南北に長い私たちの国において、各地域ごとにそれぞれの暮らしの中から育ってきた家の造り方を学ぶことは、とても大事だと私は思います。

 

本書において、実際に現地に赴き、民家の造りの特徴を調べ、測定器具を用いて、住環境を詳細に分析し、その実態を考察していくことによって、先人たちの知恵、工夫を学ぶことができます。
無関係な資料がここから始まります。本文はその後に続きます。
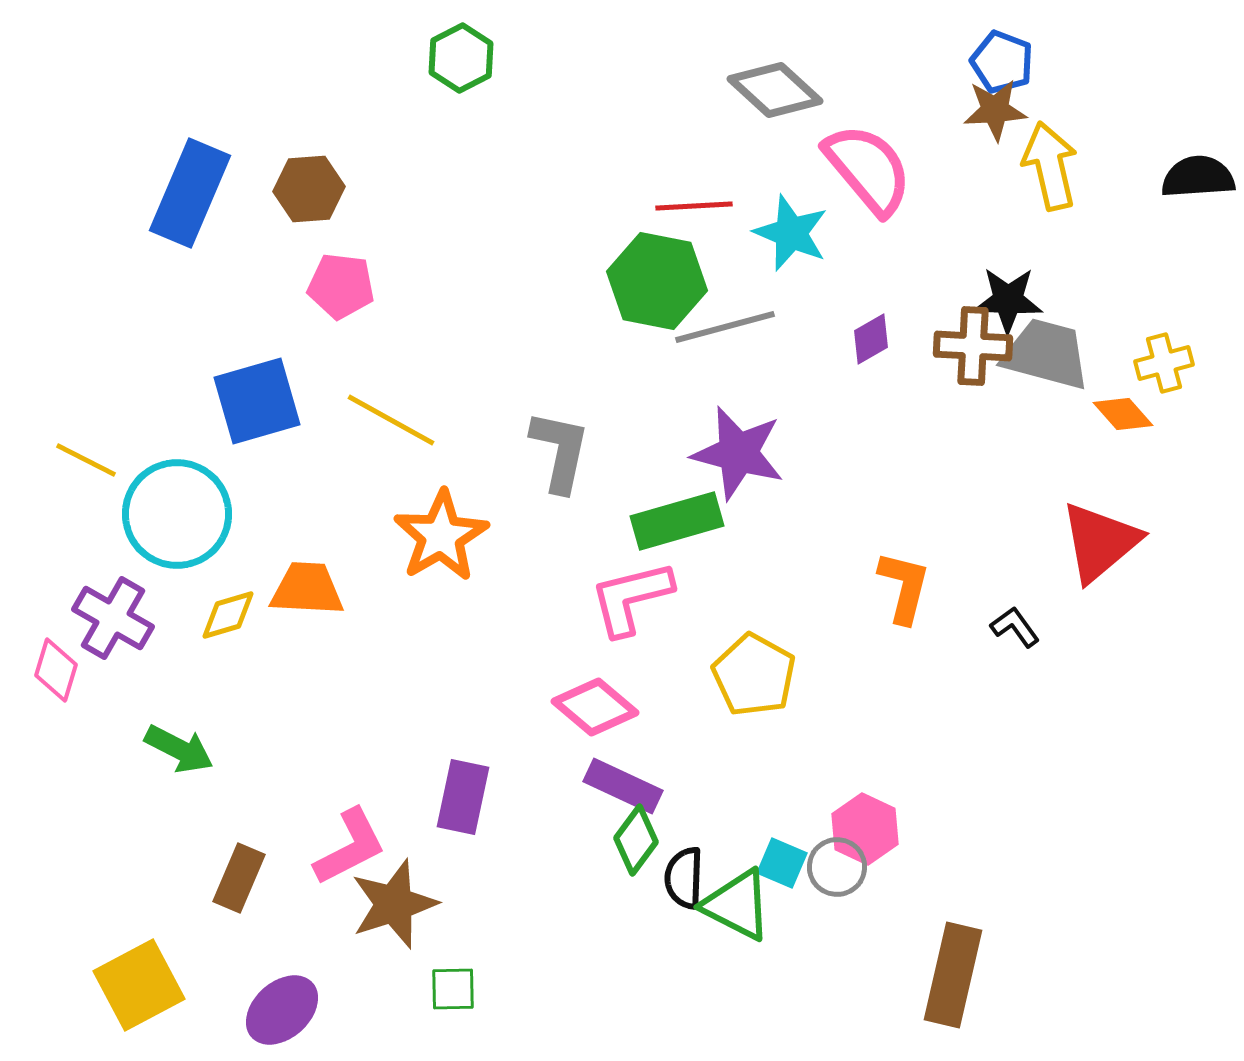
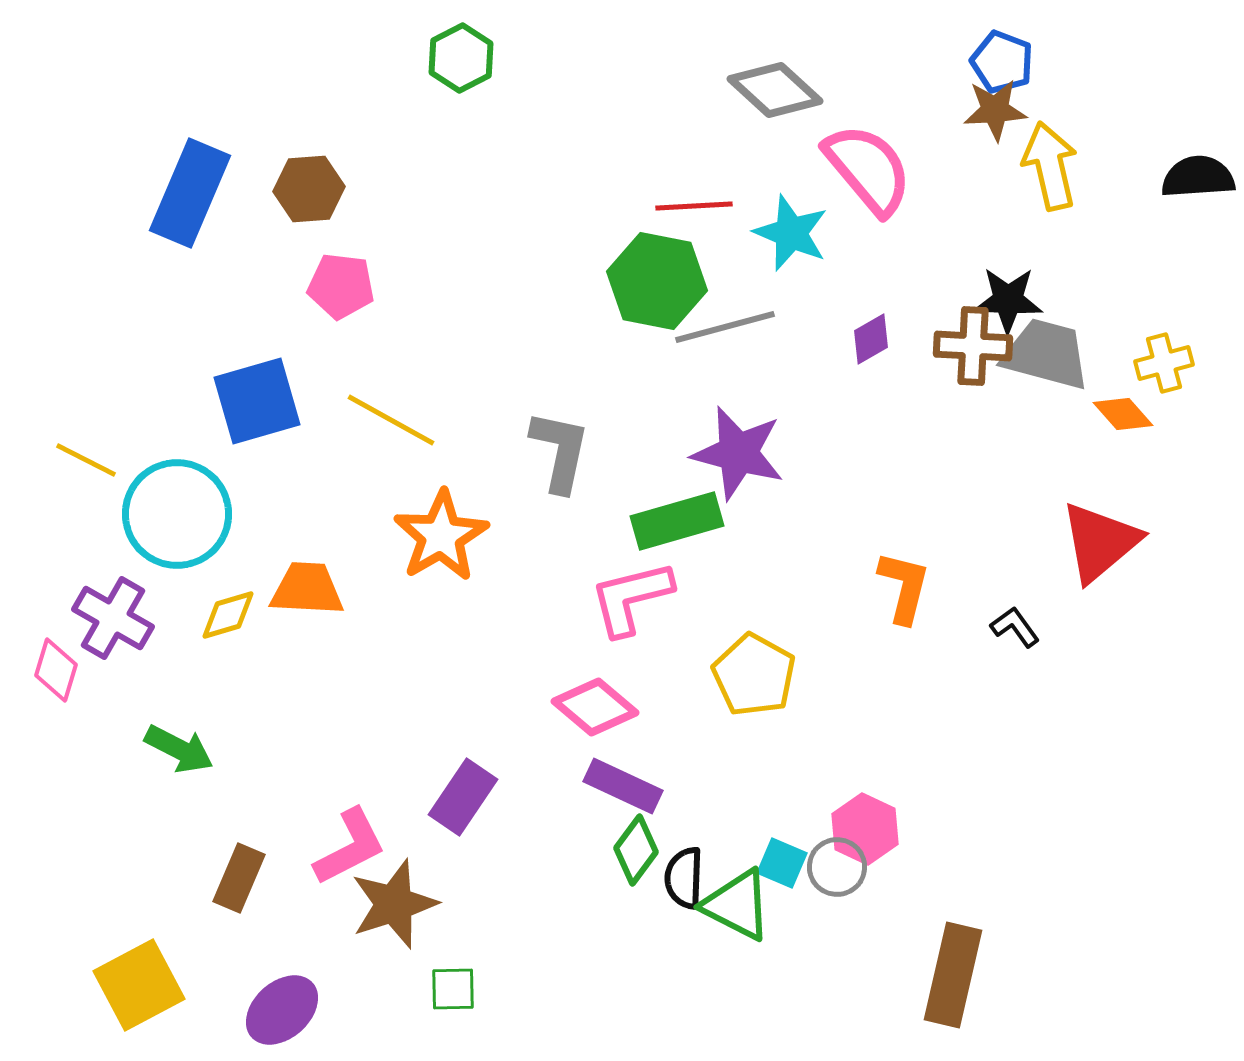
purple rectangle at (463, 797): rotated 22 degrees clockwise
green diamond at (636, 840): moved 10 px down
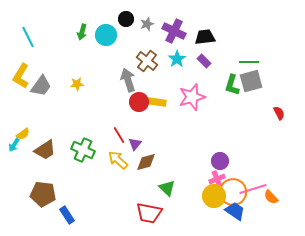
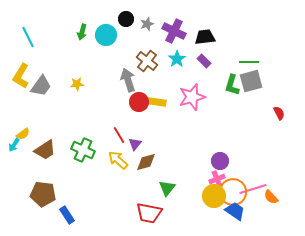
green triangle: rotated 24 degrees clockwise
大変な時間と労力を根気強くかけてできた貴重な本です。

 

人間の体感温度というものは、一日を通して室温が一定でかつ、周壁の表面温度も一定であれば、室温が低くても人は寒さを感じることなく過ごすことができます。

 

だから土壁や板倉がいいんです。

 

年々古民家が姿を消していく時代の流れにあって、その地方、地方の風土に適した造り方について学ぶ機会を持つこともなく、ただ気密、断熱のみのものさししか持っていない現代の私たちの家づくりは多様性を失い、貧相に思えてきます。

 

本書を通して、合掌造りの棟の向きが南北に向けられている理由、「土座」の暖かさ、「分棟民家」、「高倉」、「竹床」など自然環境と人の知恵とが調和した住まいの文化の豊かさを知ることができます。

 

本所より抜粋

合掌造りの屋根がいかに夏の日射量を抑え、冬の日射量を受けているかがわかるグラフ。

夏涼しく、冬あたたかい造りは高価な断熱材に頼る前に、先人の知恵から学び、現代に生かすことに注力すべき。